# Accuracy Requirements



## Jon S (Nov 18, 2007)

Does anyone know what Missouri's CCW requirements are for the live fire demonstration? Or, what is a good setup that I could let my wife practice so that she is confident she will pass the test? Thanks.


----------



## tekhead1219 (May 16, 2008)

Jon S said:


> Does anyone know what Missouri's CCW requirements are for the live fire demonstration? Or, what is a good setup that I could let my wife practice so that she is confident she will pass the test? Thanks.

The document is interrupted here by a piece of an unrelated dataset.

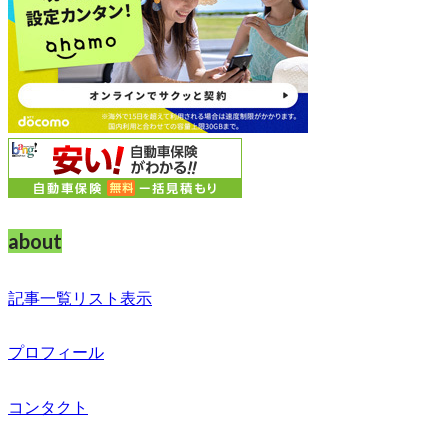
about
記事一覧リスト表示
プロフィール
コンタクト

Don't know about Missouri, but, my wife had the same confidence problem here in TX. I got her to take a ladies class with the owner of my local shop ($40). Best thing that happened to her. Got her confidence in herself and her gun (Bersa Thunder .380) and she passed the shooting qualifications with flying colors. Now she is antsy to get her CHL from the state and she wants to learn how to shoot my .45's. And this got started with her question "What is going on that I should know about?" when I applied for my CHL.:anim_lol:


----------



## Baldy (Jun 21, 2006)

Most firings are at 10 to 15 feet and if she can keep it on the paper she will pass. Targets here are 2'x4' so they are hard to miss with just a few of the basic's learned. Good luck.:smt033


----------



## Mike Barham (Mar 30, 2006)

Question: What is the live fire qualification criteria?

The 3' x 2' target is distanced at seven (7) yards. There will be fifty (50) practice rounds fired prior to the qualification round. Fifteen (15) of the twenty (20) qualification rounds fired must appear inside the silhouette portion of the target for a qualifying score.

This is from http://www.missouriconcealedcarry.com/q_a.htm.


----------



## Jon S (Nov 18, 2007)

*Thanks a lot*

Thanks for the link. Now I can prove to her that she will have no problem.


----------